Items from a dataset
* * *
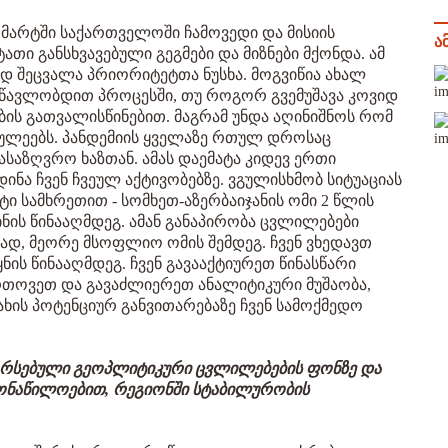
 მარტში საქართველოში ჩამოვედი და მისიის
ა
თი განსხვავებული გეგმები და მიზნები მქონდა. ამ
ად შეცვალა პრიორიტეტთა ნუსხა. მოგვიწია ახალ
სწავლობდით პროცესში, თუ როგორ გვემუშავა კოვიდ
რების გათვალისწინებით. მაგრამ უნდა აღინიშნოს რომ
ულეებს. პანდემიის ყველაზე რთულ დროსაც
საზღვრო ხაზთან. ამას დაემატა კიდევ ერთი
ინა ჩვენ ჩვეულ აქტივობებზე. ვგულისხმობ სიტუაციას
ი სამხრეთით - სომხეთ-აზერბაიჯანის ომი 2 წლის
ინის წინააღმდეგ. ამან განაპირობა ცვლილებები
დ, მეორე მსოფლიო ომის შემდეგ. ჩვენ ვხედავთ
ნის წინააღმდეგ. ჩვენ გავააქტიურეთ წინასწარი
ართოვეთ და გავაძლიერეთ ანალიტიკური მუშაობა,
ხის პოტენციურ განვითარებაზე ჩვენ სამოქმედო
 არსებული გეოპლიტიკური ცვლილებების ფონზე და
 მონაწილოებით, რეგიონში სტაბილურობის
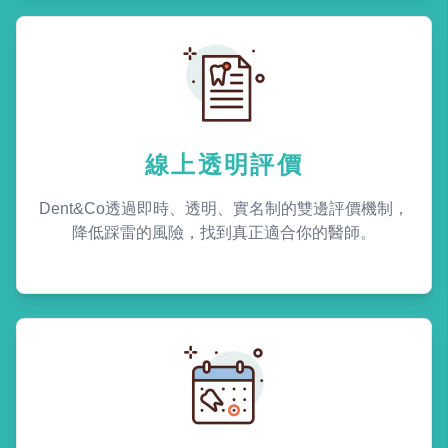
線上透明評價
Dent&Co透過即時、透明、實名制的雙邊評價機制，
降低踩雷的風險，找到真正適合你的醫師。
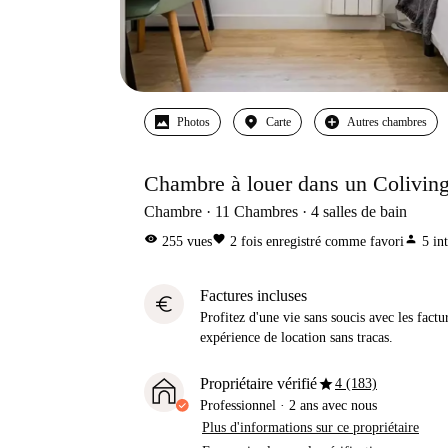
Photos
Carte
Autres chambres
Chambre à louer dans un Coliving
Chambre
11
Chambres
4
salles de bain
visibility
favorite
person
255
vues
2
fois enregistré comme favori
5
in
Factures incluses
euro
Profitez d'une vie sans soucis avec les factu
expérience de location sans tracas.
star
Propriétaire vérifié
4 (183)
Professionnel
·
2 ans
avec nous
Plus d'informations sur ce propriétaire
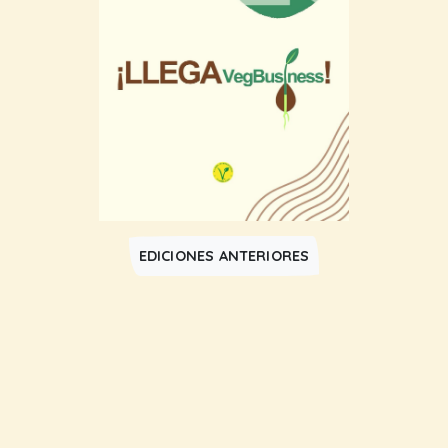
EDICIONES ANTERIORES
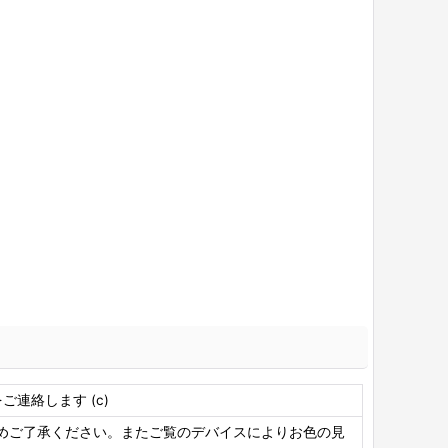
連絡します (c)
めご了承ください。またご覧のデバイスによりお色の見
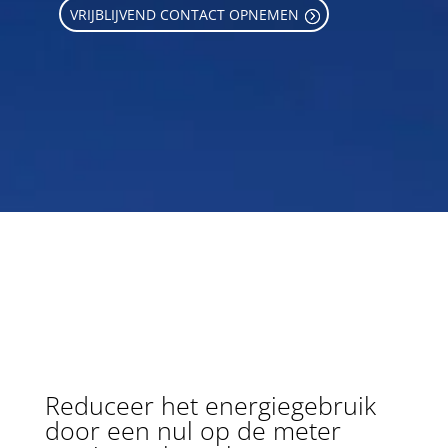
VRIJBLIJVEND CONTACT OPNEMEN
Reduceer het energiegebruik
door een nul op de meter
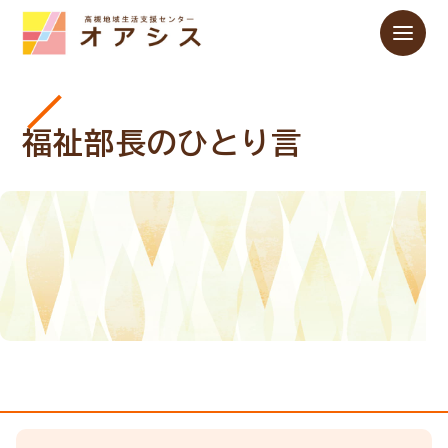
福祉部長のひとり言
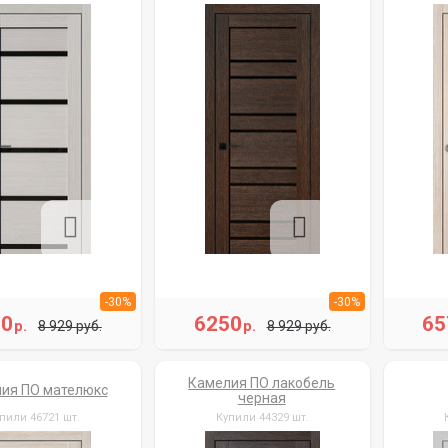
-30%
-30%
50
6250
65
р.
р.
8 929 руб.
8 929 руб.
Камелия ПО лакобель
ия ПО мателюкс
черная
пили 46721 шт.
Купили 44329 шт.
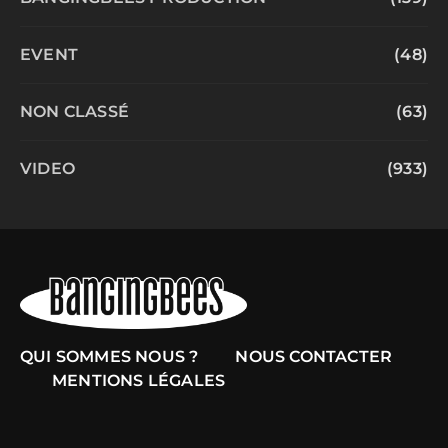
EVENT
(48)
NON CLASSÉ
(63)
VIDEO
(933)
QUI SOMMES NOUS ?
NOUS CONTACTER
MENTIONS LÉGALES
* * *
## PROBLEM REQUIREMENTS
Only the lines containing the string "sans" are needed; pull them out of the records.

## YOUR RESPONSE
Profitez d'une vie sans soucis avec les factu
expérience de location sans tracas.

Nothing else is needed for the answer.